When I’m stressed and encounter long stretches when I have difficulty concentrating, I tend to read role-playing game supplements. RPG adventures and setting books don’t require the sustained attention that a novel does.
One of the first adventures to be published for Dungeons and Dragons was Gary Gygax’s Tomb of Horrors. Probably more fun to read than to actively participate in, the Tomb of Horrors is a death-trap meat-grinder. Where most adventures are a string of combat encounters strung together by the thinnest semblance of a plot, the infamous Tomb has three combat encounters and dozens of traps designed to kill and maim the greedy, the inattentive, and everyone around them.
Unique among adventures up to this point, Tomb of Horrors includes a booklet of pictures so that the players can see what their adventurers see. Which is very important given the technicality and lethality of the traps, but also went a long way towards establishing a ‘feel’ that few other modular adventures have. Anyone who has encountered the Tomb of Horrors remembers the Devil’s Head illustration, for example. It has also become a central point for all of the future expansions and revisions.
Tomb of Horrors also saw the birth of the riddling undead archvillain trope. Acererak, whose tomb this is, leaves a helpful hint in the form of a poem, in the entrance of his tomb. This was followed by Keraptis in White Plume Mountain, the Dread Crypt of Srihoz, and various other would-be poets that are found in RPGs with some frequency. This trope, for , but seldom appears in other fictions. Partially, this is because of the interactive nature of the game. A riddle handed to a book or television show character doesn’t require the viewer or reader to figure it out. Which is a pity. I love the trope.

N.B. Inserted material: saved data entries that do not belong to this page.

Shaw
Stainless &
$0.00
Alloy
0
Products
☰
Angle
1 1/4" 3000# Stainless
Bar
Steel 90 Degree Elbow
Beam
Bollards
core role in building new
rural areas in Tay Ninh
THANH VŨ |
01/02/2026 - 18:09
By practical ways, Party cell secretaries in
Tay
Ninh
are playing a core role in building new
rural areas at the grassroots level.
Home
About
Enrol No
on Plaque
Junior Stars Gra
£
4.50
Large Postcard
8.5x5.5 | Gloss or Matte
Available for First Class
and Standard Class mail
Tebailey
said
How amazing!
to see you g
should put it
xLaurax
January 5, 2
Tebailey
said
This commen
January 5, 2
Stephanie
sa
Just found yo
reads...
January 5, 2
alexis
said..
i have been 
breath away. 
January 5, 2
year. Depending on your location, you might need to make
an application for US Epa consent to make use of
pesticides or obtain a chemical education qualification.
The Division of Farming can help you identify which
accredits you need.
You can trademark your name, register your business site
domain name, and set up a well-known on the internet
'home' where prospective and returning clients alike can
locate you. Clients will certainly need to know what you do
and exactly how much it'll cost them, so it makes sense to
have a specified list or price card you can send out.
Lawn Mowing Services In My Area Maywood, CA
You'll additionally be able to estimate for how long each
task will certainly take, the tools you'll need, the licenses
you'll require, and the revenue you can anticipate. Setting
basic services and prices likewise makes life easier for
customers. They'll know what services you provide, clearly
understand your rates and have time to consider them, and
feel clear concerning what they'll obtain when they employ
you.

I think the real key behind the Tomb’s popularity is that is was true to itself. Originally envisioned as the location of an evil undead horror that did not want to be disturbed, the traps were lethal (sometimes exceptionally so), and secret doors and passages placed where they were unlikely to be detected. The players/characters were only encouraged to succeed through the corrective of being killed if they weren’t. Without a lot of luck and foresight, they would not succeed. Most adventures point the characters in the right direction with not-so-subtle clues, or hand over the necessary magic item just before it is required. Not so much with the Tomb of Horrors.
Like any good piece of pop art, the Tomb has spawned a number of spin-offs, rip-offs, tributes and homages. D&D has produced a continuation of the Tomb of Horrors at least once per edition, and there have been many imitations, good and bad. For me, they're all wonderful comfort reading. In my head, I can see half a dozen different ways that the characters would react to a trap, and how would they try to avoid it, and what sorts of players' characters are likely to get caught and killed. I find it very relaxing.